I think people must have detected as I strode along that I was a Prussian officer, for so many looked at me with interest. I wished I had had my uniform and spurs on, so that for once the non-martial island could have seen what the real thing is like. It was strange to me to be in a crowd of nothing but civilians. In spite of the early hour every arriving train disgorged myriads of them of both sexes. Not the flash of a button was to be seen; not the clink of a sabre to be heard; but, will it be believed? at least every third person arriving carried a bunch of flowers, often wrapped in tissue paper and always as carefully as though it had been a specially good belegtes Brödchen. That seemed to me very characteristic of the effeminate and non-military nation. In Prussia useless persons like old women sometimes transport bunches of flowers from one point to another—but that a man should be seen doing so, a man going evidently to his office, with his bag of business papers and his grave face, is a sight I never expected to see. The softness of this conduct greatly struck me. I could understand a packet of some good thing to eat between meals being brought, some tit-bit from the home kitchen—but a bunch of flowers! Well, well; let them go on in their effeminacy. It is what has always preceded a fall, and the fat little land will be a luscious morsel some day for muscular continental (and almost certainly German) jaws.

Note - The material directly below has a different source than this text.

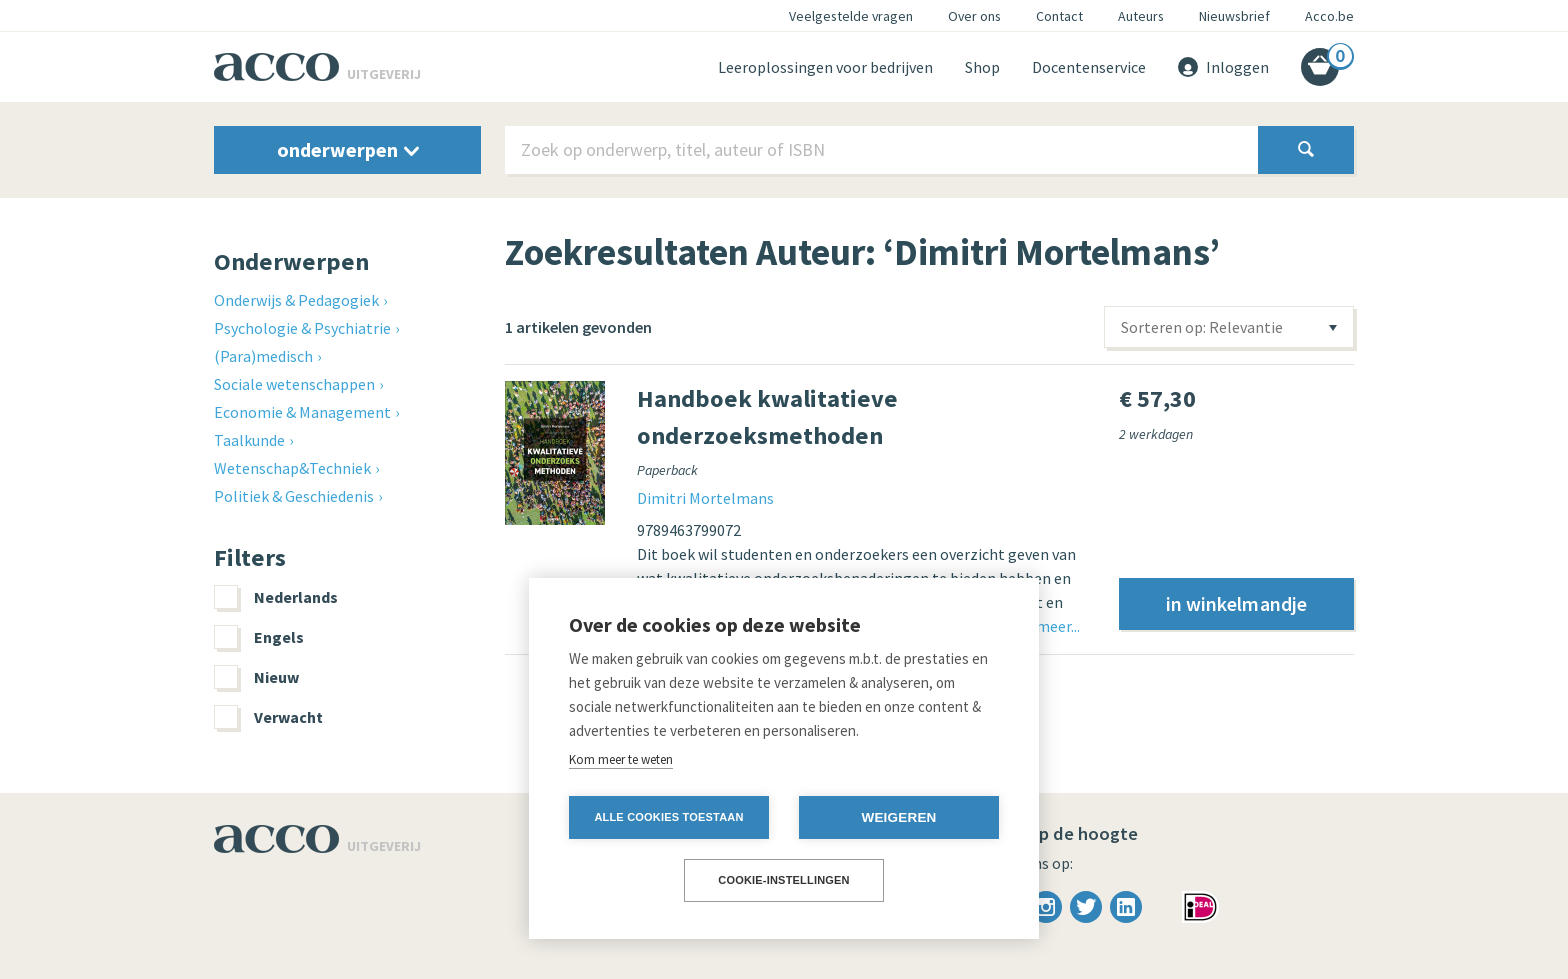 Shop (982, 67)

We had arranged to go straight that very day to the place in Kent where the caravans and Frau von Eckthum and her sister were waiting for us, leaving the sights of London for the end of our holiday, by which time our already extremely good though slow and slightly literary English (by which I mean that we talked more as the language is written than other people do, and that we were singularly pure in the matter of slang) would have developed into an up-to-date agility; and there being about an hour and a half’s time before the train for Wrotham started—which it conveniently did from the same station we arrived at—our idea was to have breakfast first and then, perhaps, to wash. This we accordingly did in the station restaurant, and made the astonishing acquaintance of British coffee and butter. Why, such stuff would not be tolerated for a moment in the poorest wayside inn in Germany, and I told the waiter so very plainly; but he only stared with an extremely stupid face, and when I had done speaking said “Eh?”
It was what the porter had said each time I addressed him, and I had already, therefore, not then knowing what it was or how it was spelt, had about as much of it as I could stand.

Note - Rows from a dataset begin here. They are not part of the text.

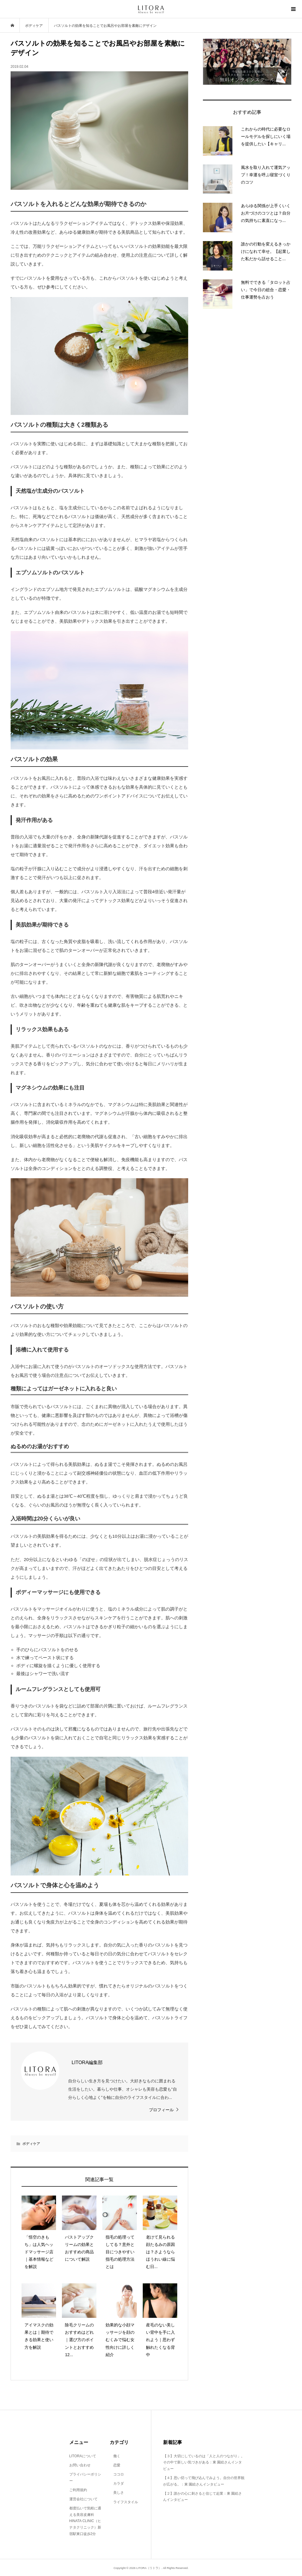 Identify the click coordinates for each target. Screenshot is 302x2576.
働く (115, 2456)
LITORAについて (82, 2456)
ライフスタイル (124, 2502)
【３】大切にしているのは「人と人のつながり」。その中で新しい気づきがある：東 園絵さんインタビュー (203, 2462)
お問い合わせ (80, 2465)
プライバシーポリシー (85, 2477)
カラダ (117, 2483)
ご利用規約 (78, 2490)
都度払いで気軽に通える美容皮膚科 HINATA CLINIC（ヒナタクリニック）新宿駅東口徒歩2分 (85, 2521)
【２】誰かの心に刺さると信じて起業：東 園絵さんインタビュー (202, 2496)
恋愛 (115, 2465)
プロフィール (161, 2109)
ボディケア (31, 2144)
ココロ (117, 2474)
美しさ (117, 2493)
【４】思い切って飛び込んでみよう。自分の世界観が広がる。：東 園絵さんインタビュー (203, 2481)
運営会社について (83, 2499)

“Sir,” said I, endeavoring to annihilate the man with that most powerful engine of destruction, a witticism, “what has the first letter of the alphabet to do with everything I say?”
“Eh?” said he.
“Suppose, sir,” said I, “I were to confine my remarks to you to a strictly logical sequence, and when you say A merely reply B—do you imagine we should ever come to a satisfactory understanding?”
“Eh?” said he.
“Yet, sir,” I continued, becoming angry, for this was deliberate impertinence, “it is certain that one letter of the alphabet is every bit as good as another for conversational purposes.”
“Eh?” said he; and began to cast glances about him for help.
“This,” said I to Edelgard, “is typical. It is what you must expect in England.”